[Start of Attachment]
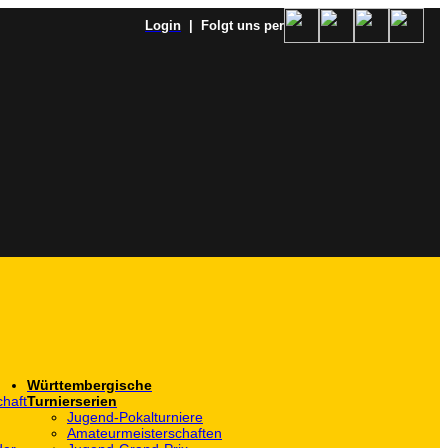
Login
| Folgt uns per
Württembergische
haft
Turnierserien
Jugend-Pokalturniere
Amateurmeisterschaften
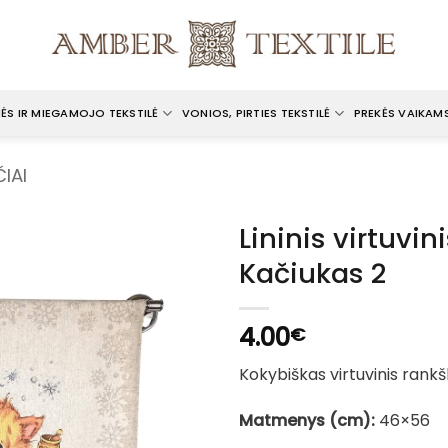
ĖS IR MIEGAMOJO TEKSTILĖ
VONIOS, PIRTIES TEKSTILĖ
PREKĖS VAIKAM
IAI
Lininis virtuvin
Kačiukas 2
4.00
€
Kokybiškas virtuvinis rankšlu
Matmenys (cm):
46×56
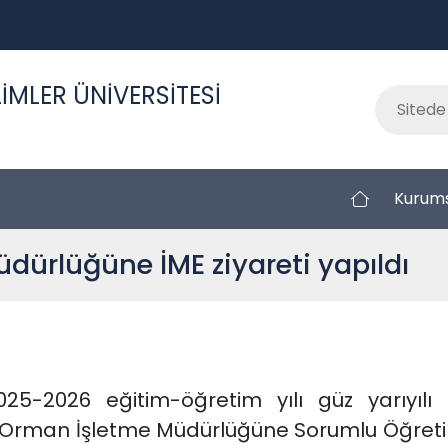
İMLER ÜNİVERSİTESİ
Kurum
dürlüğüne İME ziyareti yapıldı
5-2026 eğitim-öğretim yılı güz yarıyılı 
r Orman İşletme Müdürlüğüne Sorumlu Öğretim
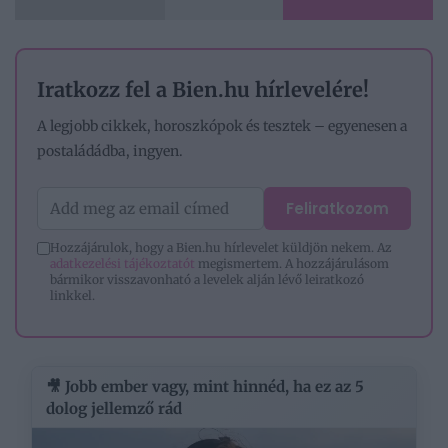
Iratkozz fel a Bien.hu hírlevelére!
A legjobb cikkek, horoszkópok és tesztek – egyenesen a
postaládádba, ingyen.
Feliratkozom
Hozzájárulok, hogy a Bien.hu hírlevelet küldjön nekem. Az
adatkezelési tájékoztatót
megismertem. A hozzájárulásom
bármikor visszavonható a levelek alján lévő leiratkozó
linkkel.
🎥 Jobb ember vagy, mint hinnéd, ha ez az 5
dolog jellemző rád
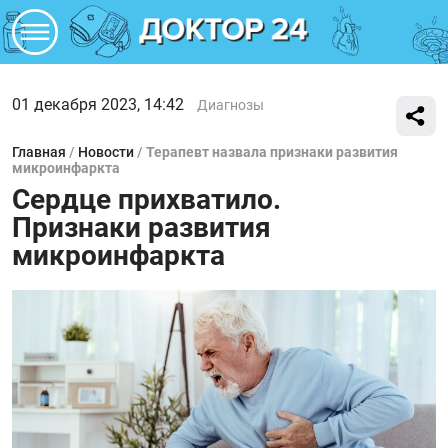
01 декабря 2023, 14:42
Диагнозы
Главная
/
Новости
/
Терапевт назвала признаки развития
микроинфаркта
Сердце прихватило.
Признаки развития
микроинфаркта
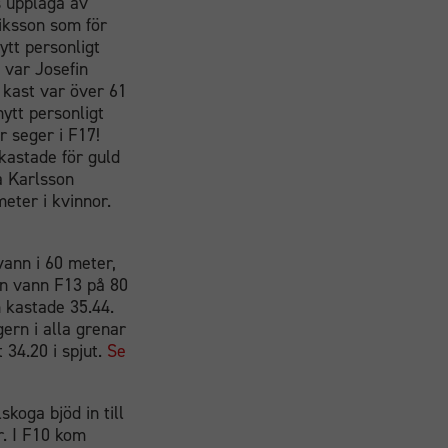
s upplaga av
iksson som för
ytt personligt
 var Josefin
 kast var över 61
ytt personligt
r seger i F17!
kastade för guld
ia Karlsson
eter i kvinnor.
vann i 60 meter,
on vann F13 på 80
 kastade 35.44.
gern i alla grenar
 34.20 i spjut.
Se
koga bjöd in till
r. I F10 kom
[End of Attachment]
WHAT IS REQUIRED:
From the line holding "postaládádba, ingyen." to the last line of the listing, please output each line exactly as it stands. Pictures stay out of the copy.

EXERCISE RESULT:
postaládádba, ingyen.
Feliratkozom
Hozzájárulok, hogy a Bien.hu hírlevelet küldjön nekem. Az
adatkezelési tájékoztatót
megismertem. A hozzájárulásom
bármikor visszavonható a levelek alján lévő leiratkozó
linkkel.
🎥 Jobb ember vagy, mint hinnéd, ha ez az 5
dolog jellemző rád
01 декабря 2023, 14:42
Диагнозы
Главная
/
Новости
/
Терапевт назвала признаки развития
микроинфаркта
Сердце прихватило.
Признаки развития
микроинфаркта
s upplaga av
iksson som för
ytt personligt
 var Josefin
 kast var över 61
ytt personligt
r seger i F17!
kastade för guld
ia Karlsson
eter i kvinnor.
vann i 60 meter,
on vann F13 på 80
 kastade 35.44.
gern i alla grenar
 34.20 i spjut.
Se
koga bjöd in till
r. I F10 kom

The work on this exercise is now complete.